## TASK STATEMENT
Set down the whole listing below exactly, without pictures.

## EXERCISE MATERIAL
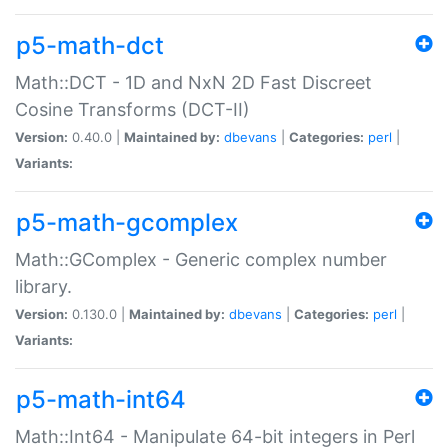
p5-math-dct
Math::DCT - 1D and NxN 2D Fast Discreet
Cosine Transforms (DCT-II)
Version:
0.40.0 |
Maintained by:
dbevans
|
Categories:
perl
|
Variants:
p5-math-gcomplex
Math::GComplex - Generic complex number
library.
Version:
0.130.0 |
Maintained by:
dbevans
|
Categories:
perl
|
Variants:
p5-math-int64
Math::Int64 - Manipulate 64-bit integers in Perl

## FINISHED EXERCISE
p5-math-dct
Math::DCT - 1D and NxN 2D Fast Discreet
Cosine Transforms (DCT-II)
Version:
0.40.0 |
Maintained by:
dbevans
|
Categories:
perl
|
Variants:
p5-math-gcomplex
Math::GComplex - Generic complex number
library.
Version:
0.130.0 |
Maintained by:
dbevans
|
Categories:
perl
|
Variants:
p5-math-int64
Math::Int64 - Manipulate 64-bit integers in Perl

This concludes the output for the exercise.